Negli anni Trenta, sotto l’amministrazione Roosevelt, gli Stati Uniti abbandonarono definitivamente la dottrina Monroe (elaborata nel 1823 sotto la presidenza di James Monroe), che aveva postulato l’indipendenza del continente americano (Nord, Centro e Sud) dall’Europa; al tempo stesso erano state poste le basi di una supremazia statunitense sull’America Latina, considerata una sfera di intervento privilegiato degli Stati Uniti. Al suo posto fu inaugurata una politica di “buon vicinato”, che rimandava a due criteri essenziali: il non intervento e il multilateralismo, cioè politiche comuni e coordinate invece che una strategia di scelte unilaterali. Al tempo stesso, si gettarono le basi del panamericanismo, che consisteva nella ricerca di forme di solidarietà e coordinamento fra gli Stati latinoamericani, da attivare in particolare nel momento in cui uno di essi si fosse trovato a subire ingerenze politiche o amputazioni territoriali.

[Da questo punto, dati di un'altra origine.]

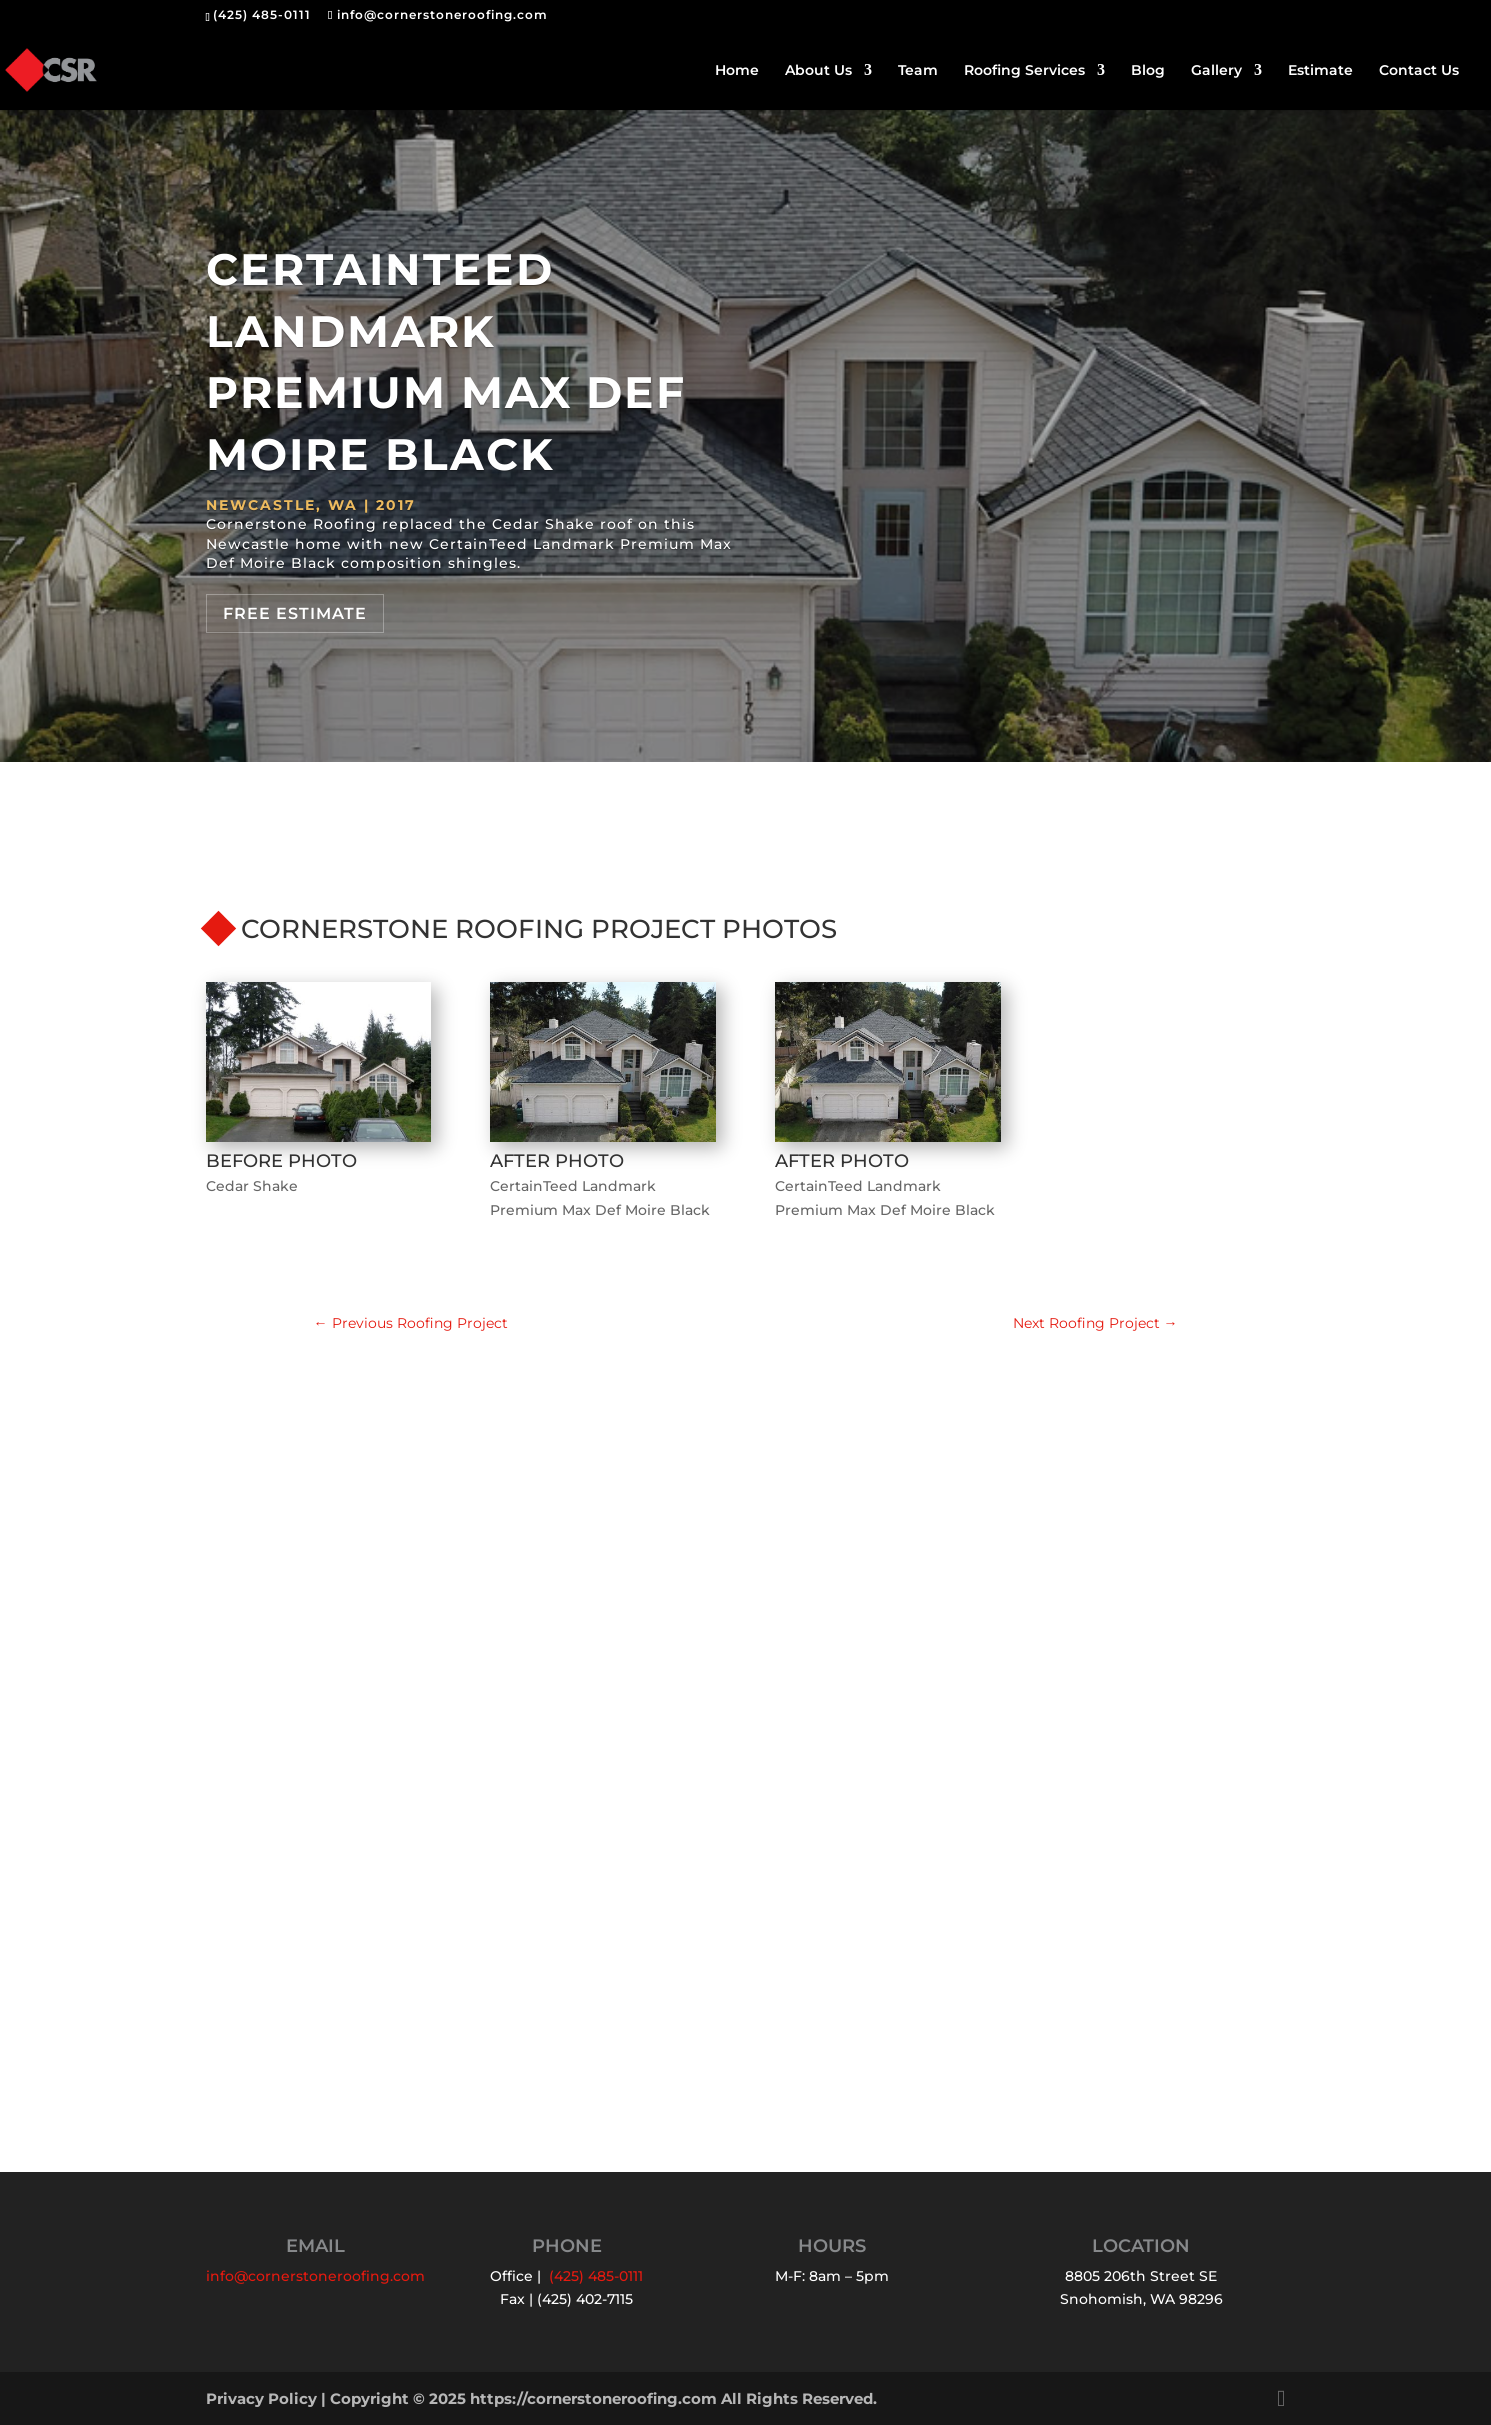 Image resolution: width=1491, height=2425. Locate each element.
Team (918, 71)
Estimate (1320, 71)
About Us (818, 71)
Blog (1148, 71)
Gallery (1216, 71)
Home (737, 71)
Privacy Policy (261, 2398)
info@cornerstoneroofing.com (315, 2276)
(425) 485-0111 (262, 14)
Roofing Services (1024, 71)
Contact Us (1419, 71)
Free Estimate (295, 613)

La più significativa eccezione alla politica del non intervento fu rappresentata dal Nicaragua, dove i marines dell’esercito statunitense erano già intervenuti nel 1912. Nel 1927 cercarono di imporre una tregua fra i due leader che si contendevano la guida del paese, Adolfo Díaz e José Moncado, e di instaurare un governo di coalizione fedele a Washington. La rivolta dei contadini poveri guidati, fra il 1927 e il 1934, da Augusto Cesar Sandino portò però a uno scontro violento e sanguinoso, che si concluse con il ritiro statunitense nel 1933 e con l’avvento della dittatura di Anastasio Somoza nel 1936. L’assassinio di Sandino, ordinato da Somoza nel 1934, creò attorno alla figura del rivoluzionario nicaraguense un mito popolare destinato a perdurare nel tempo e a coagulare un diffuso antiamericanismo in tutta la regione [ 18].